[FFmpeg-devel] [PATCH 08/10] avcodec/idctdsp: Arm 64-bit NEON block add and clamp fast paths

Thu Mar 31 19:47:41 EEST 2022

On 30/03/2022 15:14, Martin Storsjö wrote:
> On Fri, 25 Mar 2022, Ben Avison wrote:
>> +// Clamp 16-bit signed block coefficients to signed 8-bit (biased by 
>> 128)
>> +// On entry:
>> +//   x0 -> array of 64x 16-bit coefficients
>> +//   x1 -> 8-bit results
>> +//   x2 = row stride for results, bytes
>> +function ff_put_signed_pixels_clamped_neon, export=1
>> +        ld1             {v0.16b, v1.16b, v2.16b, v3.16b}, [x0], #64
>> +        movi            v4.8b, #128
>> +        ld1             {v16.16b, v17.16b, v18.16b, v19.16b}, [x0]
>> +        sqxtn           v0.8b, v0.8h
>> +        sqxtn           v1.8b, v1.8h
>> +        sqxtn           v2.8b, v2.8h
>> +        sqxtn           v3.8b, v3.8h
>> +        sqxtn           v5.8b, v16.8h
>> +        add             v0.8b, v0.8b, v4.8b
> 
> Here you could save 4 add instructions with sqxtn2 and adding .16b 
> vectors, but I'm not sure if it's wortwhile. (It reduces the checkasm 
> numbers by 0.7 for Cortex A72, by 0.3 for A73, but increases the runtime 
> by 1.0 on A53.) Stranegely enough, I get much smaller numbers on my A72 
> than you got.

That's weird. As you say, it should be independent of clock-frequency. 
FWIW, I'm benchmarking on a Raspberry Pi 4; I'd assume all its board 
variants' Cortex-A72 cores are of identical revision.

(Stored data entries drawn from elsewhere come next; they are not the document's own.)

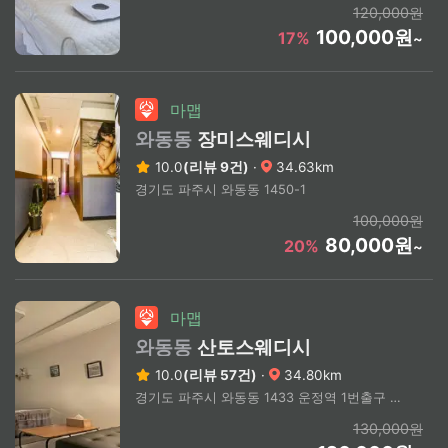
120,000원
100,000원
17%
~
마맵
와동동
장미스웨디시
10.0
(리뷰 9건)
·
34.63km
경기도 파주시 와동동 1450-1
100,000원
80,000원
20%
~
마맵
와동동
산토스웨디시
10.0
(리뷰 57건)
·
34.80km
경기도 파주시 와동동 1433 운정역 1번출구 도보 5분
130,000원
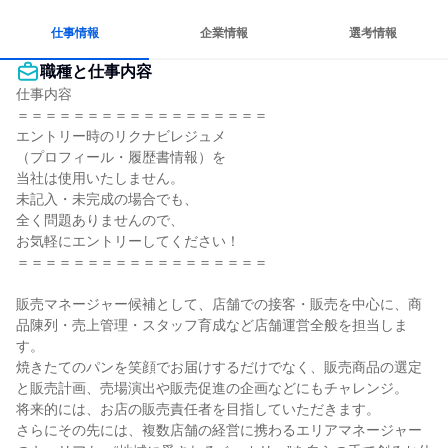
仕事情報
企業情報
選考情報
職種と仕事内容
仕事内容

＝＝＝＝＝＝＝＝＝＝＝＝＝＝＝＝＝＝

エントリー時のリクナビレジュメ

（プロフィール・履歴書情報）を

当社は使用いたしません。

未記入・未完成の場合でも、

全く問題ありませんので、

お気軽にエントリーしてください！

＝＝＝＝＝＝＝＝＝＝＝＝＝＝＝＝＝＝

販売マネージャー候補として、店舗での接客・販売を中心に、商
品陳列・売上管理・スタッフ育成など店舗運営全般を担当しま
す。

焼きたてのパンを笑顔でお届けするだけでなく、販売商品の選定
と販売計画、売場演出や販売促進の企画などにもチャレンジ。

将来的には、お店の販売責任者を目指していただきます。

さらにその先には、複数店舗の経営に携わるエリアマネージャー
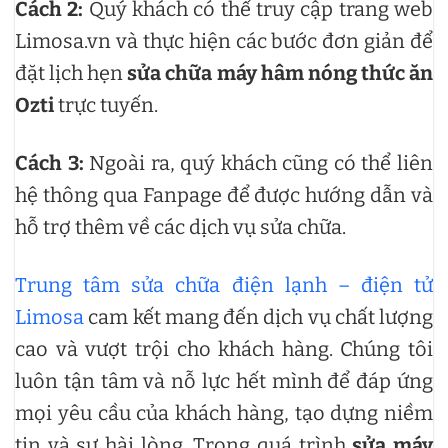
Cách 2:
Quý khách có thể truy cập trang web
Limosa.vn và thực hiện các bước đơn giản để
đặt lịch hẹn
sửa chữa máy hâm nóng thức ăn
Ozti
trực tuyến.
Cách 3:
Ngoài ra, quý khách cũng có thể liên
hệ thông qua Fanpage để được hướng dẫn và
hỗ trợ thêm về các dịch vụ sửa chữa.
Trung tâm sửa chữa điện lạnh – điện tử
Limosa
cam kết mang đến dịch vụ chất lượng
cao và vượt trội cho khách hàng. Chúng tôi
luôn tận tâm và nỗ lực hết mình để đáp ứng
mọi yêu cầu của khách hàng, tạo dựng niềm
tin và sự hài lòng. Trong quá trình
sửa máy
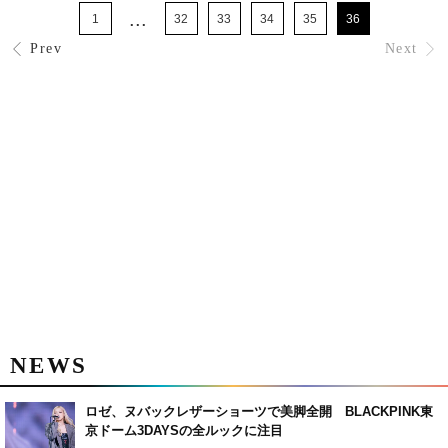
...
1
32
33
34
35
36
Prev
Next
NEWS
ロゼ、ヌバックレザーショーツで美脚全開 BLACKPINK東
京ドーム3DAYSの全ルックに注目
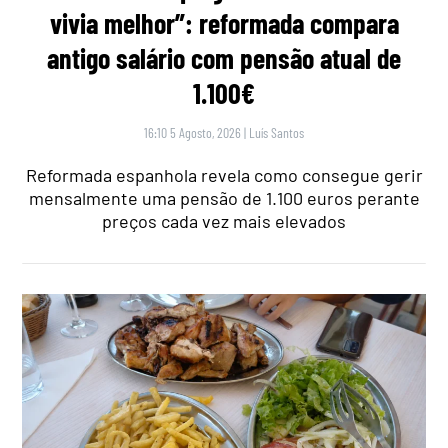
vivia melhor”: reformada compara
antigo salário com pensão atual de
1.100€
16:10 5 Agosto, 2026
|
Luís Santos
Reformada espanhola revela como consegue gerir
mensalmente uma pensão de 1.100 euros perante
preços cada vez mais elevados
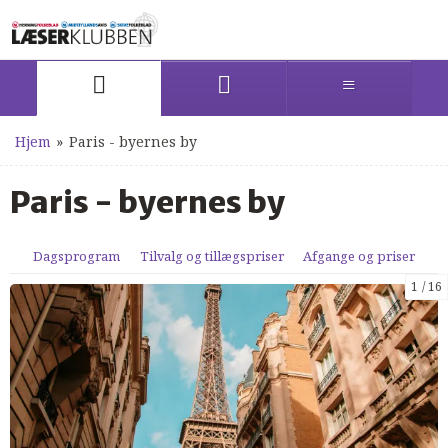
Hjem
»
Paris - byernes by
Paris - byernes by
Dagsprogram
Tilvalg og tillægspriser
Afgange og priser
1
16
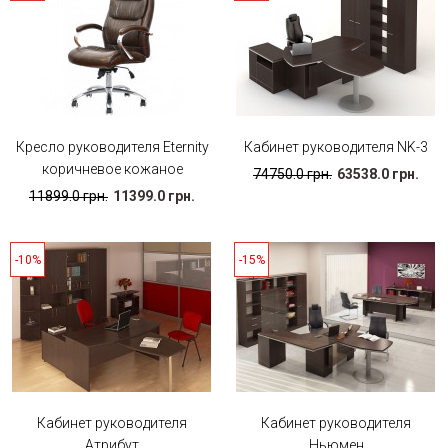
Кресло руководителя Eternity
Кабинет руководителя NK-3
коричневое кожаное
74750.0 грн.
63538.0 грн.
11899.0 грн.
11399.0 грн.
-10%
-15%
Кабинет руководителя
Кабинет руководителя
Атрибут
Ньюмен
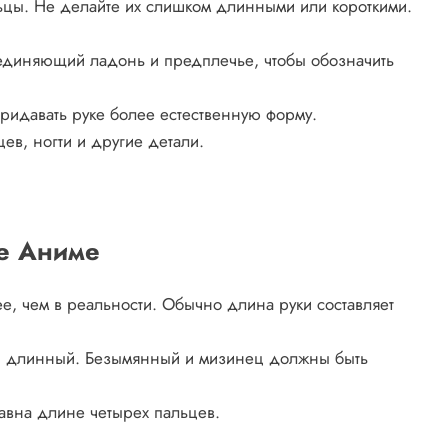
цы. Не делайте их слишком длинными или короткими.
оединяющий ладонь и предплечье, чтобы обозначить
придавать руке более естественную форму.
ев, ногти и другие детали.
ле Аниме
е, чем в реальности. Обычно длина руки составляет
й длинный. Безымянный и мизинец должны быть
вна длине четырех пальцев.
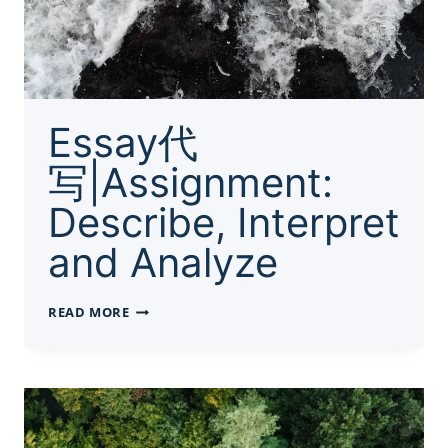
Essay代
写|Assignment:
Describe, Interpret
and Analyze
ESSAY
READ MORE
代
写|ASSIGNMENT:
DESCRIBE,
INTERPRET
AND
ANALYZE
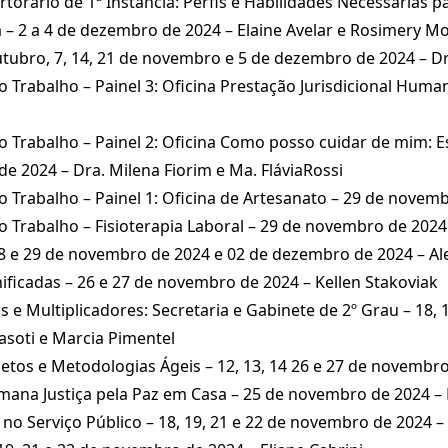
torário de 1ª Instância: Perfis e Habilidades Necessárias 
a – 2 a 4 de dezembro de 2024 – Elaine Avelar e Rosimery M
utubro, 7, 14, 21 de novembro e 5 de dezembro de 2024 – Dr
o Trabalho – Painel 3: Oficina Prestação Jurisdicional Hum
o Trabalho – Painel 2: Oficina Como posso cuidar de mim: 
e 2024 – Dra. Milena Fiorim e Ma. FláviaRossi
 Trabalho – Painel 1: Oficina de Artesanato – 29 de novemb
o Trabalho – Fisioterapia Laboral – 29 de novembro de 2024
8 e 29 de novembro de 2024 e 02 de dezembro de 2024 – Al
ificadas – 26 e 27 de novembro de 2024 – Kellen Stakoviak
 e Multiplicadores: Secretaria e Gabinete de 2º Grau – 18, 19
asoti e Marcia Pimentel
tos e Metodologias Ágeis – 12, 13, 14 26 e 27 de novembr
emana Justiça pela Paz em Casa – 25 de novembro de 2024 
no Serviço Público – 18, 19, 21 e 22 de novembro de 2024 –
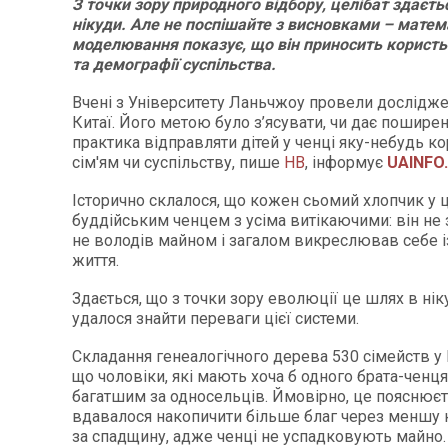
З точки зору природного відбору, целібат здаєт
нікуди. Але не поспішайте з висновками – мате
моделювання показує, що він приносить користь
та демографії суспільства.
Вчені з Університету Ланьчжоу провели дослідже
Китаї. Його метою було з’ясувати, чи дає поширен
практика відправляти дітей у ченці яку-небудь ко
сім'ям чи суспільству, пише
НВ
, інформує
UAINFO
Історично склалося, що кожен сьомий хлопчик у ц
буддійським ченцем з усіма витікаючими: він не 
не володів майном і загалом викреслював себе і
життя.
Здається, що з точки зору еволюції це шлях в ні
удалося знайти переваги цієї системи.
Складання генеалогічного дерева 530 сімейств у 
що чоловіки, які мають хоча б одного брата-ченця
багатшим за односельців. Ймовірно, це пояснюєт
вдавалося накопичити більше благ через меншу
за спадщину, адже ченці не успадковують майно.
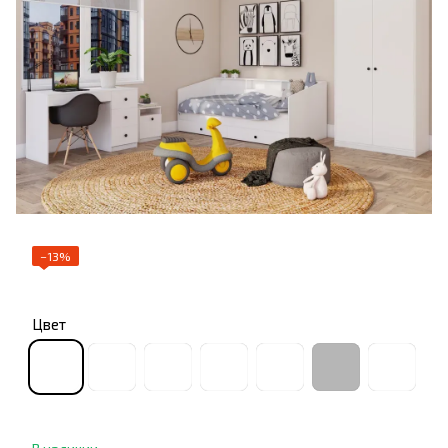
−13%
Цвет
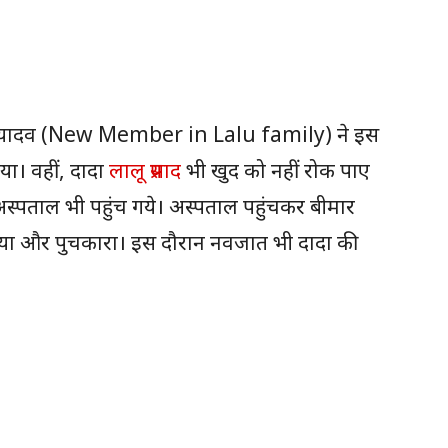
ेजस्वी यादव (New Member in Lalu family) ने इस
ा। वहीं, दादा
लालू प्रसाद
भी खुद को नहीं रोक पाए
स्पताल भी पहुंच गये। अस्पताल पहुंचकर बीमार
िलाया और पुचकारा। इस दौरान नवजात भी दादा की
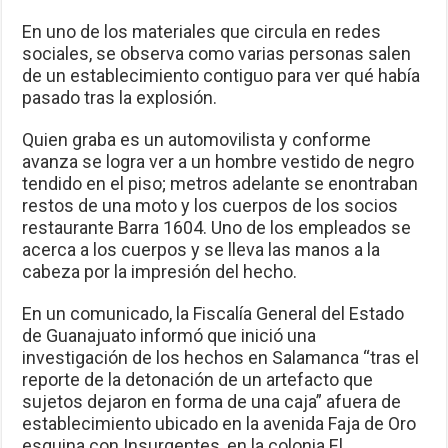
En uno de los materiales que circula en redes
sociales, se observa como varias personas salen
de un establecimiento contiguo para ver qué había
pasado tras la explosión.
Quien graba es un automovilista y conforme
avanza se logra ver a un hombre vestido de negro
tendido en el piso; metros adelante se enontraban
restos de una moto y los cuerpos de los socios
restaurante Barra 1604. Uno de los empleados se
acerca a los cuerpos y se lleva las manos a la
cabeza por la impresión del hecho.
En un comunicado, la Fiscalía General del Estado
de Guanajuato informó que inició una
investigación de los hechos en Salamanca “tras el
reporte de la detonación de un artefacto que
sujetos dejaron en forma de una caja” afuera de
establecimiento ubicado en la avenida Faja de Oro
esquina con Insurgentes, en la colonia El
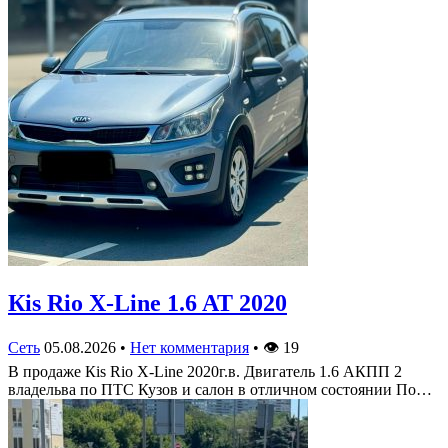
Кis Rio X-Line 1.6 AT 2020
Сеть
05.08.2026
•
Нет комментария
•
👁
19
В продаже Кis Rio X-Line 2020г.в. Двигатель 1.6 АКПП 2
владельва по ПТС Кузов и салон в отличном состоянии По…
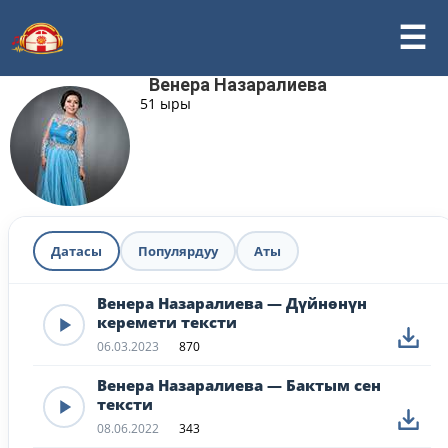
Венера Назаралиева
51 ыры
Датасы
Популярдуу
Аты
Венера Назаралиева — Дүйнөнүн
керемети тексти
06.03.2023
870
Венера Назаралиева — Бактым сен
тексти
08.06.2022
343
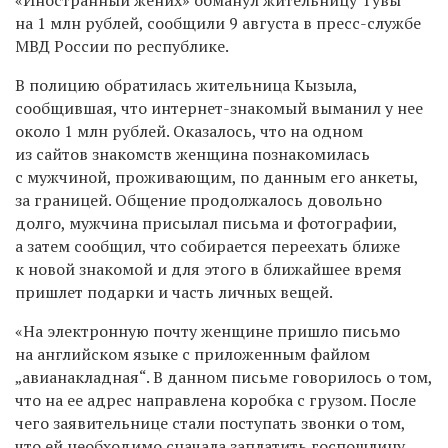
на 1 млн рублей, сообщили 9 августа в пресс-службе
МВД России по республике.
В полицию обратилась жительница Кызыла,
сообщившая, что интернет-знакомый выманил у нее
около 1 млн рублей. Оказалось, что на одном
из сайтов знакомств женщина познакомилась
с мужчиной, проживающим, по данным его анкеты,
за границей. Общение продолжалось довольно
долго, мужчина присылал письма и фотографии,
а затем сообщил, что собирается переехать ближе
к новой знакомой и для этого в ближайшее время
пришлет подарки и часть личных вещей.
«На электронную почту женщине пришло письмо
на английском языке с приложенным файлом
„авианакладная“. В данном письме говорилось о том,
что на ее адрес направлена коробка с грузом. После
чего заявительнице стали поступать звонки о том,
что ей необходимо сначала заплатить госпошлину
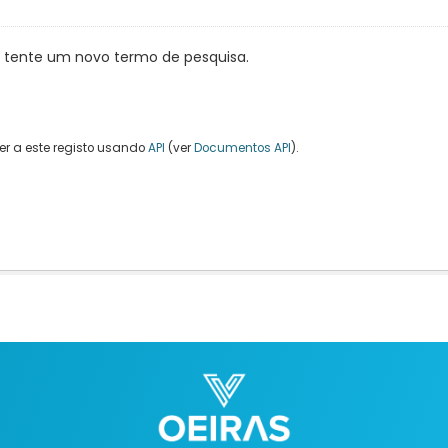
, tente um novo termo de pesquisa.
r a este registo usando
API
(ver
Documentos API
).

Now I run it again, I'm getting these figures:

idctdsp.add_pixels_clamped_c: 313.3
idctdsp.add_pixels_clamped_neon: 24.3
idctdsp.put_pixels_clamped_c: 220.3
idctdsp.put_pixels_clamped_neon: 15.5
idctdsp.put_signed_pixels_clamped_c: 210.5
idctdsp.put_signed_pixels_clamped_neon: 19.5

which is more in line with what you see! I am getting a lot of 
variability between runs though - from a small sample, I'm seeing 
add_pixels_clamped_neon coming out as anything from 21 to 30, which is 
well above the sort of differences you're seeing between alternate 
implementations.

This sort of case is always going to be difficult to schedule optimally 
for multiple core - factors like how much dual-issuing is possible, 
latency before values can be used, load speed and the granularity of 
scoreboarding parts of vectors, all vary widely.

In the case of the Cortex-A72, the critical path goes
ld1 of first 16 bytes -> sqxtn:  5 cycles
sqxtn -> add:                    4 cycles
add -> st1 of first 8 bytes:     3 cycles

It then bangs out one store per cycle, a total of 8. Everything else can 
largely be fitted in around this - so for example, other than I-cache 
usage, there shouldn't be a disadvantage to the adds being non-Q-form as 
they should dual-issue with the sqxtns and st2s - you'll notice I have 
them alternating.

I'd have expected anything interfering with this (such as by updating 
half the vector input required by any Q-form add) to slow things down.

Ben